WHAT IS NEEDED:
Every entry below needs to be repeated exactly as written.

─── SOURCE INFORMATION ───

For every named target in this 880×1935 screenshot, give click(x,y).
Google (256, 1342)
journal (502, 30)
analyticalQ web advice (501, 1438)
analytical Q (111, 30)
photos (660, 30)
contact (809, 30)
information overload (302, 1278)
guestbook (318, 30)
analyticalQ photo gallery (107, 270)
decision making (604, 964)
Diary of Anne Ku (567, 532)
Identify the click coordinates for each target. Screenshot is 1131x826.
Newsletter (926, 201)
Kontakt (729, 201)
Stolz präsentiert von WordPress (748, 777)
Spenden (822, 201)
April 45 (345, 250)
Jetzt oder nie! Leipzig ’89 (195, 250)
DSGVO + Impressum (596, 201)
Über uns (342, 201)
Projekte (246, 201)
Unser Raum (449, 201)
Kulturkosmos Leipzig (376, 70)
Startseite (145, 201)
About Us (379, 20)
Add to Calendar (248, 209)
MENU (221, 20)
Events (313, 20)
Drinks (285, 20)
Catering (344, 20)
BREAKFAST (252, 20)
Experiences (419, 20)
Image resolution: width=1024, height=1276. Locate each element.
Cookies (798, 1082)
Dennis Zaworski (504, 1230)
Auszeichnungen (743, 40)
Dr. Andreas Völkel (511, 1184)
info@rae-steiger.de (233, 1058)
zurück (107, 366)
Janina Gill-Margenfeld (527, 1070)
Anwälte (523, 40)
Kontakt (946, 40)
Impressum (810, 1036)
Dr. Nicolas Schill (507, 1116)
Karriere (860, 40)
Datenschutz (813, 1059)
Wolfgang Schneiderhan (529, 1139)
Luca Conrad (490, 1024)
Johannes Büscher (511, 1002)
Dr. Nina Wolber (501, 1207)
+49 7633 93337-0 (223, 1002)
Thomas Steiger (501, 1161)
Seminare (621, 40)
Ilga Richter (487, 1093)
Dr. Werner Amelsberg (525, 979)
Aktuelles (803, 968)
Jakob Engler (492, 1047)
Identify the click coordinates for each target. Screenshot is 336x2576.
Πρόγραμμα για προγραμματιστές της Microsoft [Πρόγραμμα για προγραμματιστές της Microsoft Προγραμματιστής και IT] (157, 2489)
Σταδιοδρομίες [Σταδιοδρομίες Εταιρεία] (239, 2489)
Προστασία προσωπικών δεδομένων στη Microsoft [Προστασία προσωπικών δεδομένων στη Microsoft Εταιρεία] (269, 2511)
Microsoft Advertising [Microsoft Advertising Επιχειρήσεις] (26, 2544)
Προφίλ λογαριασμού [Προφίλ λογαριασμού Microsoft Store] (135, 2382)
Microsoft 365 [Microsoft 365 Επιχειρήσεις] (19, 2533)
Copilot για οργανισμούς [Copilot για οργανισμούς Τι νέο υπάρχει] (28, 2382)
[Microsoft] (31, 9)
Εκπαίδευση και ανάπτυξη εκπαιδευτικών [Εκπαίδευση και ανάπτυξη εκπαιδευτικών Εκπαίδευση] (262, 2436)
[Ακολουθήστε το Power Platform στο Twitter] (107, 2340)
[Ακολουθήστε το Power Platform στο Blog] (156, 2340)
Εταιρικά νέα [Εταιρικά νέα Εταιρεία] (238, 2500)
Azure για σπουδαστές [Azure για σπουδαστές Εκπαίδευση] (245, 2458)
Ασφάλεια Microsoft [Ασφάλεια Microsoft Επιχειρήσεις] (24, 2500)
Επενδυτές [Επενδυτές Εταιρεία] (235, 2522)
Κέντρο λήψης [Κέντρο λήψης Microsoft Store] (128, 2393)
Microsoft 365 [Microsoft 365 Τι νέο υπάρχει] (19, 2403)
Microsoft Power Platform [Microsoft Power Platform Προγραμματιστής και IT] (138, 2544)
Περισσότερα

───

OUTPUT OF THE EXERCISE:
For every named target in this 880×1935 screenshot, give click(x,y).
Google (256, 1342)
journal (502, 30)
analyticalQ web advice (501, 1438)
analytical Q (111, 30)
photos (660, 30)
contact (809, 30)
information overload (302, 1278)
guestbook (318, 30)
analyticalQ photo gallery (107, 270)
decision making (604, 964)
Diary of Anne Ku (567, 532)
Identify the click coordinates for each target. Screenshot is 1131x826.
Newsletter (926, 201)
Kontakt (729, 201)
Stolz präsentiert von WordPress (748, 777)
Spenden (822, 201)
April 45 (345, 250)
Jetzt oder nie! Leipzig ’89 (195, 250)
DSGVO + Impressum (596, 201)
Über uns (342, 201)
Projekte (246, 201)
Unser Raum (449, 201)
Kulturkosmos Leipzig (376, 70)
Startseite (145, 201)
About Us (379, 20)
Add to Calendar (248, 209)
MENU (221, 20)
Events (313, 20)
Drinks (285, 20)
Catering (344, 20)
BREAKFAST (252, 20)
Experiences (419, 20)
Image resolution: width=1024, height=1276. Locate each element.
Cookies (798, 1082)
Dennis Zaworski (504, 1230)
Auszeichnungen (743, 40)
Dr. Andreas Völkel (511, 1184)
info@rae-steiger.de (233, 1058)
zurück (107, 366)
Janina Gill-Margenfeld (527, 1070)
Anwälte (523, 40)
Kontakt (946, 40)
Impressum (810, 1036)
Dr. Nicolas Schill (507, 1116)
Karriere (860, 40)
Datenschutz (813, 1059)
Wolfgang Schneiderhan (529, 1139)
Luca Conrad (490, 1024)
Johannes Büscher (511, 1002)
Dr. Nina Wolber (501, 1207)
+49 7633 93337-0 (223, 1002)
Thomas Steiger (501, 1161)
Seminare (621, 40)
Ilga Richter (487, 1093)
Dr. Werner Amelsberg (525, 979)
Aktuelles (803, 968)
Jakob Engler (492, 1047)
Identify the click coordinates for each target. Screenshot is 336x2576.
Πρόγραμμα για προγραμματιστές της Microsoft [Πρόγραμμα για προγραμματιστές της Microsoft Προγραμματιστής και IT] (157, 2489)
Σταδιοδρομίες [Σταδιοδρομίες Εταιρεία] (239, 2489)
Προστασία προσωπικών δεδομένων στη Microsoft [Προστασία προσωπικών δεδομένων στη Microsoft Εταιρεία] (269, 2511)
Microsoft Advertising [Microsoft Advertising Επιχειρήσεις] (26, 2544)
Προφίλ λογαριασμού [Προφίλ λογαριασμού Microsoft Store] (135, 2382)
Microsoft 365 [Microsoft 365 Επιχειρήσεις] (19, 2533)
Copilot για οργανισμούς [Copilot για οργανισμούς Τι νέο υπάρχει] (28, 2382)
[Microsoft] (31, 9)
Εκπαίδευση και ανάπτυξη εκπαιδευτικών [Εκπαίδευση και ανάπτυξη εκπαιδευτικών Εκπαίδευση] (262, 2436)
[Ακολουθήστε το Power Platform στο Twitter] (107, 2340)
[Ακολουθήστε το Power Platform στο Blog] (156, 2340)
Εταιρικά νέα [Εταιρικά νέα Εταιρεία] (238, 2500)
Azure για σπουδαστές [Azure για σπουδαστές Εκπαίδευση] (245, 2458)
Ασφάλεια Microsoft [Ασφάλεια Microsoft Επιχειρήσεις] (24, 2500)
Επενδυτές [Επενδυτές Εταιρεία] (235, 2522)
Κέντρο λήψης [Κέντρο λήψης Microsoft Store] (128, 2393)
Microsoft 365 [Microsoft 365 Τι νέο υπάρχει] (19, 2403)
Microsoft Power Platform [Microsoft Power Platform Προγραμματιστής και IT] (138, 2544)
Περισσότερα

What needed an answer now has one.